Я дочитываю письмо до конца, и в голове у меня возникает одна простая, но назойливая мысль: кто это «Любовь моя»? Надо спросить об этом Эстер, очень надо. Последняя строчка словно кричит, снова и снова повторяя: «…вы меня тогда видели? Вы нарочно хотели меня разозлить?»

Мне хочется спросить у Эстер: «Кто это – „вы“?»

Я выхожу в гостиную проверить, не вернулась ли она – может, вошла тихонько, пока я была в ее комнате. Я почти ожидаю увидеть ее на розовом диване – она в моих мыслях сидит по-турецки, как обычно, когда читает малышам в книжном магазине. Я представляю, как спрашиваю Эстер, протягивая ей письмо: «Кто это – „Любовь моя“?» В моих мыслях она сокрушенно смотрит на меня, когда я допытываюсь: «Кто он?»

В голове всплывают строчки из письма: «А может быть, все придумала она и нарочно оставила свет включенным, чтобы я все видела. В конце концов, она ведь победила!»

В мыслях я трясу Эстер за плечи и снова и снова спрашиваю: «Кто она такая? Кто она такая, Эстер?» – и вот на лице Эстер появляется раскаяние, и она начинает плакать.

Но нет. Я не могу так поступить с Эстер. Не вынесу, если она заплачет.

И все же я хочу знать: кто такая «она»?

Конечно, ничего не выходит, потому что, когда я выбегаю из комнаты Эстер, не застаю ее в гостиной.
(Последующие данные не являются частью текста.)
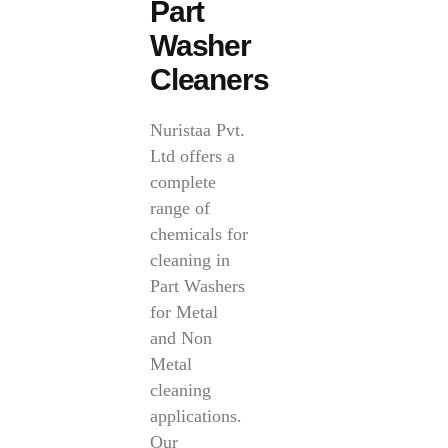
Part
Washer
Cleaners
Nuristaa Pvt.
Ltd offers a
complete
range of
chemicals for
cleaning in
Part Washers
for Metal
and Non
Metal
cleaning
applications.
Our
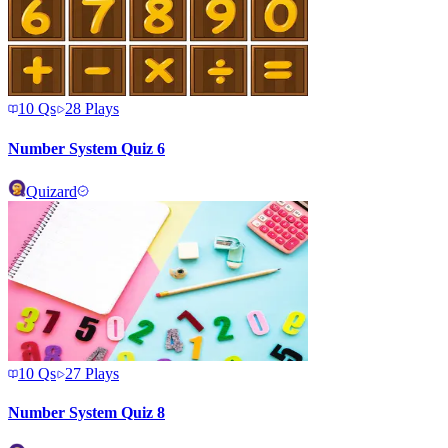
10
Qs
28
Plays
Number System Quiz 6
Quizard
10
Qs
27
Plays
Number System Quiz 8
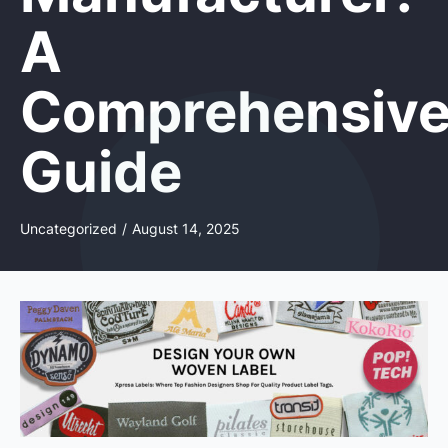
A
Comprehensiv
Guide
Uncategorized
/
August 14, 2025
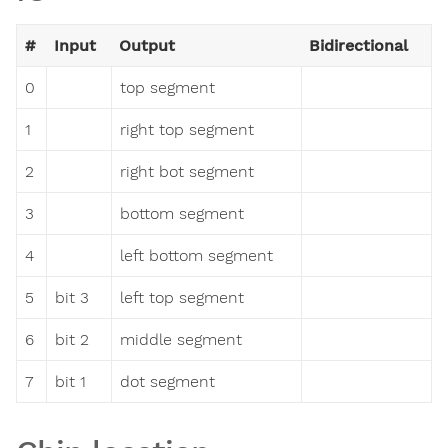
#
Input
Output
Bidirectional
0
top segment
1
right top segment
2
right bot segment
3
bottom segment
4
left bottom segment
5
bit 3
left top segment
6
bit 2
middle segment
7
bit 1
dot segment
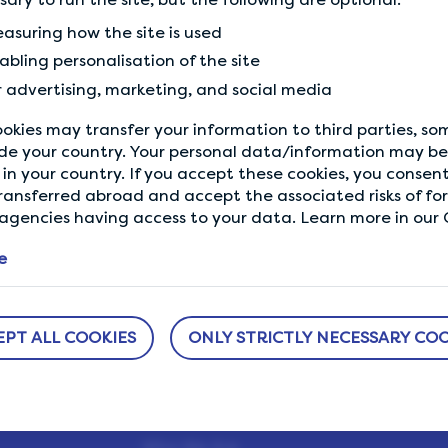
asuring how the site is used
Previous Tip
abling personalisation of the site
Maximise your earnings
r advertising, marketing, and social media
okies may transfer your information to third parties, s
de your country. Your personal data/information may be 
in your country. If you accept these cookies, you consent
ransferred abroad and accept the associated risks of fo
gencies having access to your data. Learn more in our C
e
EPT ALL COOKIES
ONLY STRICTLY NECESSARY COO
ABOUT US
NEED HELP?
sure
How It Works
Help Center
h us.
Our Members
Who We Are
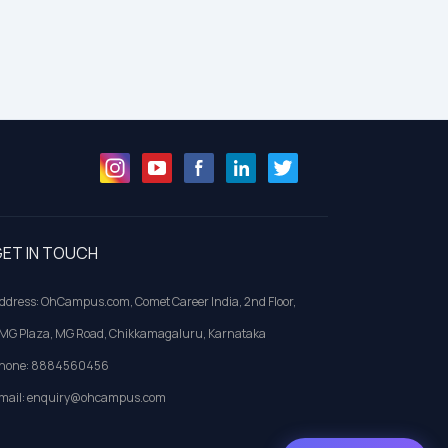
ET IN TOUCH
ddress: OhCampus.com, Comet Career India, 2nd Floor,
MG Plaza, MG Road, Chikkamagaluru, Karnataka
hone: 8884560456
mail: enquiry@ohcampus.com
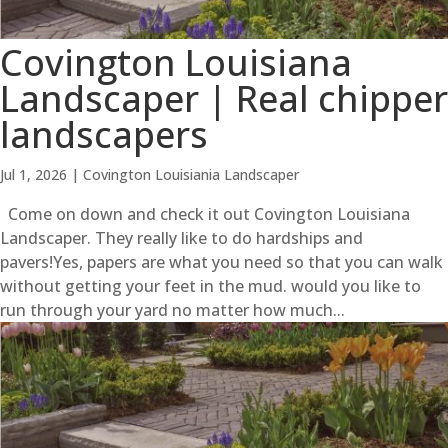
Covington Louisiana
Landscaper | Real chipper
landscapers
Jul 1, 2026
|
Covington Louisiania Landscaper
Come on down and check it out Covington Louisiana
Landscaper. They really like to do hardships and
pavers!Yes, papers are what you need so that you can walk
without getting your feet in the mud. would you like to
run through your yard no matter how much...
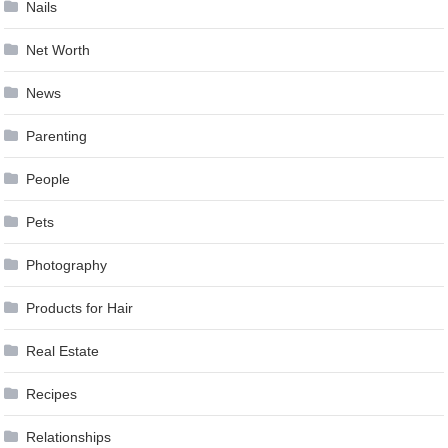
Nails
Net Worth
News
Parenting
People
Pets
Photography
Products for Hair
Real Estate
Recipes
Relationships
Ее там нет. Конечно, ее нет. Я одна в пустой квартире. Телевизор выключен, поэтому в квартире тихо, если не считать шипения в радиаторе. Все в гостиной напоминает об Эстер, особенно разрозненные предметы мебели, которые она приобрела до того, как с ней поселилась я: розовый диван, унылый металлический кофейный столик, ультрасовременное кресло в черную и белую клетку, диванные подушки болотного, желтого и синего цвета. И конечно, ворсистый коврик, который мы вместе притащили домой с какой-то дворовой распродажи в Саммердейле – мой единственный вклад в обстановку квартиры, если, конечно, не считать меня самой. Мы с этим ковром прошагали пешком не меньше трех кварталов, Эстер впереди, я сзади. Почему-то всю дорогу мы хохотали. Нам было смешно из-за того, какой он тяжеленный, из-за того, что он желтовато-зеленоватого цвета. Я думаю о стенах квартиры, ослепительно-белых, которые миссис Бадни строго-настрого запретила нам красить.

Миссис Бадни, восьмидесятидевятилетняя старая полька, которая живет в квартире под нами, – владелица нашей квартиры. В некрашеные стены вкручены многочисленные крючки для одежды, подсвечники и доска, на которой пишут мелом, – мы с Эстер оставляем на ней друг другу важные сообщения и короткие послания:


«Купи молока».
«Это ты съела мой сыр?»
«Если жизнь дает тебе лимоны, делай из них лимонад».
«Убежала. Скоро буду».


В очередной раз понимаю, как здесь одиноко. Как одиноко в квартире, если Эстер нет дома.

Я хватаю телефон, собираясь позвонить Бену, моему коллеге и другу. Бен – почти единственный человек, с которым я общаюсь на работе. С другими тоже приходится общаться, но только потому, что мне за это платят. С юристами, которые манят меня пальцами и приказывают отнести куда-нибудь документы или сделать копии, я разговариваю только по необходимости. Так надо. Это входит в мои служебные обязанности.

Но с Беном я разговариваю, потому что хочу. Кроме того, он мне нравится.

Потому что он милый.

А еще он очень хорош собой, ему двадцать три года, и он трудится референтом, как и я, хотя, в отличие от меня, позже в самом деле собирается поступать на юридический.

К сожалению, у Бена есть подружка. Они вместе учились в колледже, и она, как и он, готовится к поступлению на юридический факультет. Как только она получит диплом помощника юриста в Иллинойском университете в Чикаго, они вместе поступят на юридический факультет в Вашингтоне. Как романтично! Его подружку зовут Прия… Даже имя у нее необычное и красивое.